- **Exercise requirements**
Although the data below contains pictures, output only the lines between those holding "关键，更是保障员工健康、提升顾客体验的核心环节。传统分体式" and "２－３高齢者医療費を定額制とします。所得に応じて詳細は別途。", inclusive, exactly and without those pictures.

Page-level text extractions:

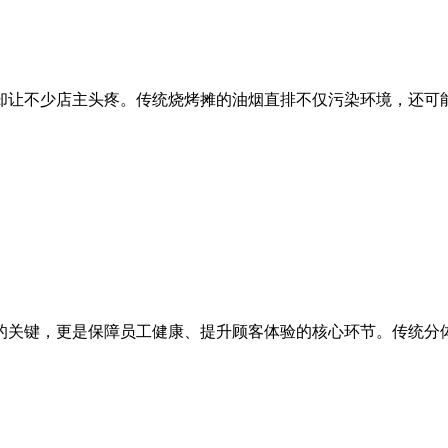
让不少店主头疼。传统烧烤摊的油烟直排不仅污染环境，还可能面
关键，更是保障员工健康、提升顾客体验的核心环节。传统分体式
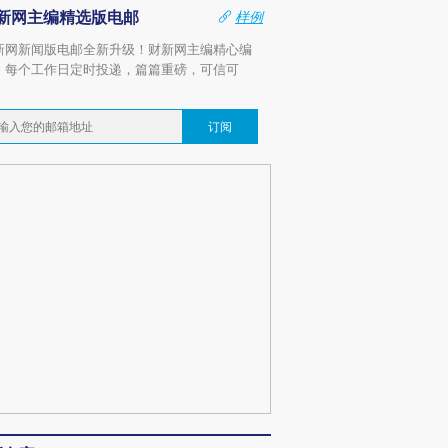
新网主编精选版电邮
样例
新网新闻版电邮全新升级！财新网主编精心编
，每个工作日定时投递，篇篇重磅，可信可
。
订阅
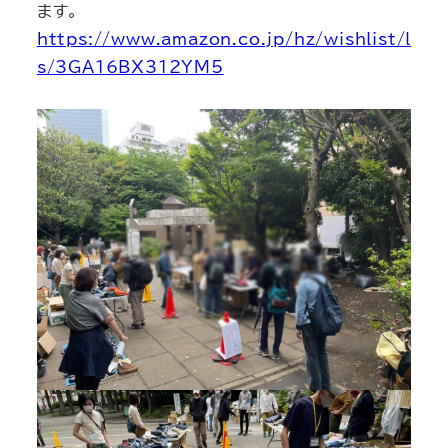
ます。
https://www.amazon.co.jp/hz/wishlist/l
s/3GA16BX312YM5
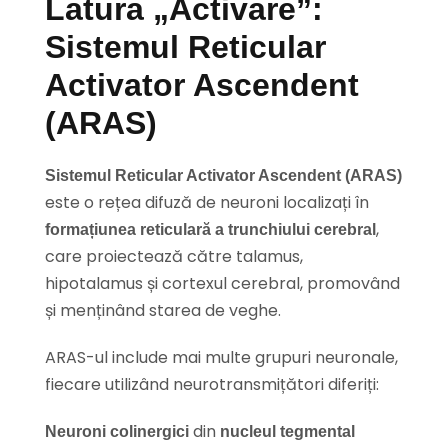
Latura „Activare”:
Sistemul Reticular
Activator Ascendent
(ARAS)
Sistemul Reticular Activator Ascendent (ARAS)
este o rețea difuză de neuroni localizați în
,
formațiunea reticulară a trunchiului cerebral
care proiectează către talamus,
hipotalamus și cortexul cerebral, promovând
și menținând starea de veghe.
ARAS-ul include mai multe grupuri neuronale,
fiecare utilizând neurotransmițători diferiți:
din
Neuroni colinergici
nucleul tegmental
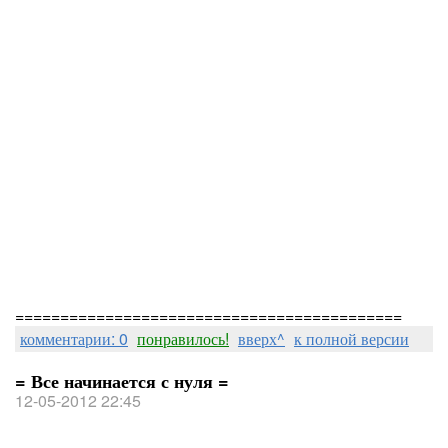
===========================================
комментарии: 0
понравилось!
вверх^
к полной версии
= Все начинается с нуля =
12-05-2012 22:45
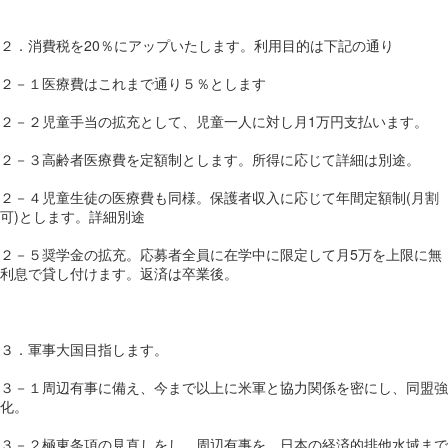
２．消費税を20％にアップいたします。利用目的は下記の通り
２－１医療費はこれまで通り５％とします
２－２児童手当の拡充として、児童一人に対し月1万円支払います。
２－３高齢者医療費を定額制とします。所得に応じて詳細は別途。
２－４児童生徒の医療費も同様。保護者収入に応じて年間定額制(月割
可)とします。詳細別途
２－５奨学金の拡充。応募者全員に在学中に限定して月5万を上限に無
利息で貸し付けます。返済は卒業後。
３．軍事大国目指します。
３－１周辺有事に備え、今まで以上に米軍と協力関係を密にし、同盟強
化。
３－２極東条項の見直しをし、周辺有事を、日本の経済的排他水域まで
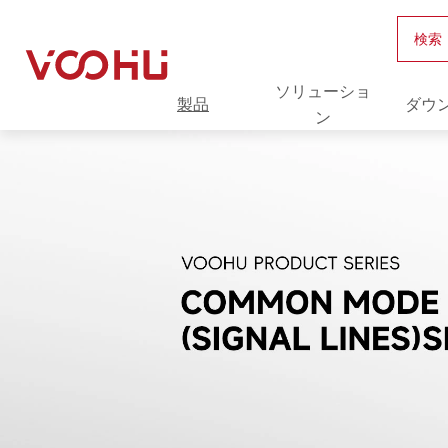
検索
ソリューショ
製品
ダウ
ン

- **Output of the task**
关键，更是保障员工健康、提升顾客体验的核心环节。传统分体式
新网主编精选版电邮
样例
新网新闻版电邮全新升级！财新网主编精心编
，每个工作日定时投递，篇篇重磅，可信可
。
订阅
ます。
https://www.amazon.co.jp/hz/wishlist/l
s/3GA16BX312YM5
Latura „Activare”:
Sistemul Reticular
Activator Ascendent
(ARAS)
Sistemul Reticular Activator Ascendent (ARAS)
este o rețea difuză de neuroni localizați în
,
formațiunea reticulară a trunchiului cerebral
care proiectează către talamus,
hipotalamus și cortexul cerebral, promovând
și menținând starea de veghe.
ARAS-ul include mai multe grupuri neuronale,
fiecare utilizând neurotransmițători diferiți:
din
Neuroni colinergici
nucleul tegmental
===========================================
комментарии: 0
понравилось!
вверх^
к полной версии
= Все начинается с нуля =
12-05-2012 22:45
２．消費税を20％にアップいたします。利用目的は下記の通り
２－１医療費はこれまで通り５％とします
２－２児童手当の拡充として、児童一人に対し月1万円支払います。
２－３高齢者医療費を定額制とします。所得に応じて詳細は別途。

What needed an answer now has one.